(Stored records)
%%
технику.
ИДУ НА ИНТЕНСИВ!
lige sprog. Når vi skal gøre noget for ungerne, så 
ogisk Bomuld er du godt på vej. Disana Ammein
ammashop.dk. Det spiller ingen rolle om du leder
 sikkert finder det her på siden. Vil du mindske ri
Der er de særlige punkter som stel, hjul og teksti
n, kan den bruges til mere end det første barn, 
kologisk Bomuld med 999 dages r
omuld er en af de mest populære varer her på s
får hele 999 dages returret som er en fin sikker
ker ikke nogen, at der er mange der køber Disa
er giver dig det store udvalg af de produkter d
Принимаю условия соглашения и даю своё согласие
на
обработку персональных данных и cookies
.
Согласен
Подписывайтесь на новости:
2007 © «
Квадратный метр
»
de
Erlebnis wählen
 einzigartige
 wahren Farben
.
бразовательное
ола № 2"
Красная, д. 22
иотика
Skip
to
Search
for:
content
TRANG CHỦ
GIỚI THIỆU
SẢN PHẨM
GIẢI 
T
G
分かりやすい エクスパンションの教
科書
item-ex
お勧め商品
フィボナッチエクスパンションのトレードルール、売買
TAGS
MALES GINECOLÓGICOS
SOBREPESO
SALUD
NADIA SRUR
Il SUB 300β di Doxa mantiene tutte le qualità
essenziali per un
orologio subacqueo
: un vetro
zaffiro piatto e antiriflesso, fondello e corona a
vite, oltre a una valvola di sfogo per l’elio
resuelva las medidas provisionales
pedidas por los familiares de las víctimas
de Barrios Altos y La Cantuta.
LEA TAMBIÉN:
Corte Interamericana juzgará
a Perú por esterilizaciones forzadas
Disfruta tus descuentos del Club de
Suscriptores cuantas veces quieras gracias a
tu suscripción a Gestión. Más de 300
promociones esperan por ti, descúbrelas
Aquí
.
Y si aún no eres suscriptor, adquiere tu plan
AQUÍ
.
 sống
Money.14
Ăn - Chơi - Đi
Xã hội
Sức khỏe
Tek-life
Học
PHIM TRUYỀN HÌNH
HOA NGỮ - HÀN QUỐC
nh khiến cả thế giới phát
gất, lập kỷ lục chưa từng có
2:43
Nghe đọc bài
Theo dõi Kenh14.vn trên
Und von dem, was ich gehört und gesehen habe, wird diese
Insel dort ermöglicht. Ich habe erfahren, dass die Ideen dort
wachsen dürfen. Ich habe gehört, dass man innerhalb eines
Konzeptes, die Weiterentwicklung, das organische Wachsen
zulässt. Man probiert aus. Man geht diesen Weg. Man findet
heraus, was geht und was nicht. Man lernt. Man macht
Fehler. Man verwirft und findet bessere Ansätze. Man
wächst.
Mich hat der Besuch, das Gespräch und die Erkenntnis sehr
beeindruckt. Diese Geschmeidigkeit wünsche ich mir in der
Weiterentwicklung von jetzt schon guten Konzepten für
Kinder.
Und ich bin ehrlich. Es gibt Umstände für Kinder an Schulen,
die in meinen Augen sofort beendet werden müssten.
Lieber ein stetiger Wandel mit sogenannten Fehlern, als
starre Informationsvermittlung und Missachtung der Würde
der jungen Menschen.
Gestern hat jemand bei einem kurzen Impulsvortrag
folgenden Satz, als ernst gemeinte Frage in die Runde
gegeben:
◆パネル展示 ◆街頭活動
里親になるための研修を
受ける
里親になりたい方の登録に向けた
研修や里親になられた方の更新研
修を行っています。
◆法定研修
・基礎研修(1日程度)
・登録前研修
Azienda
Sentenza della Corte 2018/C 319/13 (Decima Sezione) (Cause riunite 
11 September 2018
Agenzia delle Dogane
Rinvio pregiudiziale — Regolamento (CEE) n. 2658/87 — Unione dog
%%
%%
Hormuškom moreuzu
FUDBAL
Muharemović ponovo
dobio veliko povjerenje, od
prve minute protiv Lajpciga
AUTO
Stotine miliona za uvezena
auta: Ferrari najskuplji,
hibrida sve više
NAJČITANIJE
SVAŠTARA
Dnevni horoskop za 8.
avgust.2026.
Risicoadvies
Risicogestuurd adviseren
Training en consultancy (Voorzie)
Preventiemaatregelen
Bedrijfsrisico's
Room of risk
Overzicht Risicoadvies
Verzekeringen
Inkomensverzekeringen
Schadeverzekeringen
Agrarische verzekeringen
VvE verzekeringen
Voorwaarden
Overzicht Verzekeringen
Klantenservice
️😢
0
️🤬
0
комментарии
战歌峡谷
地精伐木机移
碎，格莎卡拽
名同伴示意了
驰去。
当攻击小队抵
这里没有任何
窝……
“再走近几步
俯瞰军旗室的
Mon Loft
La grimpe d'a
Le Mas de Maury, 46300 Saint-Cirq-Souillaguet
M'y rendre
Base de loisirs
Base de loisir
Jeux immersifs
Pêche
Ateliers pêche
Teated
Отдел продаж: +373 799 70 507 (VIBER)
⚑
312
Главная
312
%%
What the exercise asks: Where a line of the data holds the word "Corte", copy that line.

Written response:
Corte Interamericana juzgará
Sentenza della Corte 2018/C 319/13 (Decima Sezione) (Cause riunite 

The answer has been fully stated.